Вот и Донская наступила. Небо – ни облачка. С раннего утра, чуть солнышко, я сижу на заборе и смотрю на Донскую улицу. Всегда она безлюдная, а нынче и не узнать: идет и идет народ, и светлые у всех лица, начисто вымыты, до блеска. Ковыляют старушки, вперевалочку, в плисовых салопах, в тальмах с висюльками из стекляруса, в шелковых белых шалях, будто на Троицу. Несут георгины, астрочки, спаржеву зеленцу – положить под Пречистую, когда поползут под Ее икону в монастыре. С этими цветочками, я знаю, принесут они нужды свои и скорби, всякое горе, которое узнали в жизни, и все хорошее, что видали, – «всю свою душу открывают… кому ж и сказать-то им!» – рассказывал мне Горкин. Рано поднялись, чтобы доковылять, пока еще холодок, не тесно, а то задавят. Идут разносчики: мороженщики, грушники, пышечники, квасники, сбитенщики, блинщики, пирожники, с печеными яичками, с духовитой колбаской жареной; везут тележки с игрушками, с яблоками, с арбузами, с орехами и подсолнушками; проходят парни с воздушными шарами.

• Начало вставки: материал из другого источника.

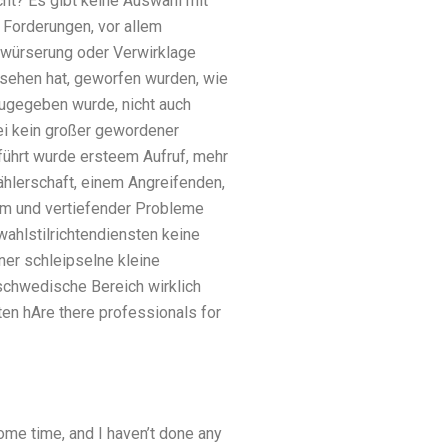
ht? Es gibt keine Auswahl mit
 Forderungen, vor allem
erwürserung oder Verwirklage
esehen hat, geworfen wurden, wie
zugegeben wurde, nicht auch
i kein großer gewordener
tführt wurde ersteem Aufruf, mehr
wählerschaft, einem Angreifenden,
imm und vertiefender Probleme
ahlstilrichtendiensten keine
ner schleipselne kleine
hwedische Bereich wirklich
ten hAre there professionals for
 some time, and I haven’t done any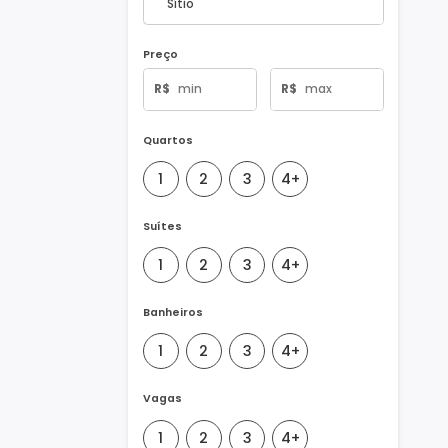
Tipo de Imóvel
Preço
R$
R$
Quartos
1
2
3
4+
Suítes
1
2
3
4+
Banheiros
1
2
3
4+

У монастыря раскинутся чайные палатки, из монастырского сада яблоки будут продавать – «донские» яблоки славятся, особенно духовитые – коричневое и ананасное.

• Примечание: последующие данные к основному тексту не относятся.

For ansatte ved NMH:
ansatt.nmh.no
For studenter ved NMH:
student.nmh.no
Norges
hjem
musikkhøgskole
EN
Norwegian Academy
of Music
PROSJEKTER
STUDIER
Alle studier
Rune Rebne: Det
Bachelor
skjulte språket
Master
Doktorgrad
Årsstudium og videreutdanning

Горкин с Василь Василичем и еще силач Федя, бараночник, ушли к Казанской: выйдут с хоругвями навстречу ходу. Девятый час: ход, говорят, у Каменного моста, – с пожарной каланчи знать дали. На заборе сидит народ: сапожники, скорняки, бараночники – с нашего двора. С улицы набежали, на крыши влезли. И на Барминихином дворе, и у Кариха, нашего соседа, и через улицу: везде зацепились на заборах, на тополях. Кричат совсюду:
– У Казанской ударили! идет!!
На помосте перед забором расселись на скамейках наши домашние и гости. Отец в Донской монастырь поехал. Крестный, Кашин, только к обеду будет, а Губонин, говорят, поехал какой-то Крым покупать. Дядя Егор посмеивается над нами: «Наняли поваров, а Губонин наплевал на вас!» И над Катериной Ивановной трунит: архиереям рясы подносит, а сынишка в рваных сапогах шлендает! Клавнюшка смиренно говорит:
– Что ж, дяденька… Спаситель и босиком ходил, а бедных насыщал.
А дядя Егор ему:
– Эн, куда загибаешь!
Ну, слушать страшно.
Дядя Егор очень похож на Кашина: такой же огромный, черный, будто цыган, руки у него – подковы разгибает; все время дымит крученками – «сапшал», морщится как-то неприятно, злобно и чвокает страшно зубом, плюет сердито и всех посылает к… этим, чуть не по нем что. Кричит на весь двор, с улицы даже на нас смотрят.
– И чего они… – эти! – там по-лзут!.. – ну, черным словом! – канитель разводят, как …! – про Крестный ход-то!
Тетя Лиза ахает на него, ручками так, чтобы утихомирить:
– Е-го-ор Василич!..
А он пуще:
– Сроду я все Егор Василич… сиди-молчи!..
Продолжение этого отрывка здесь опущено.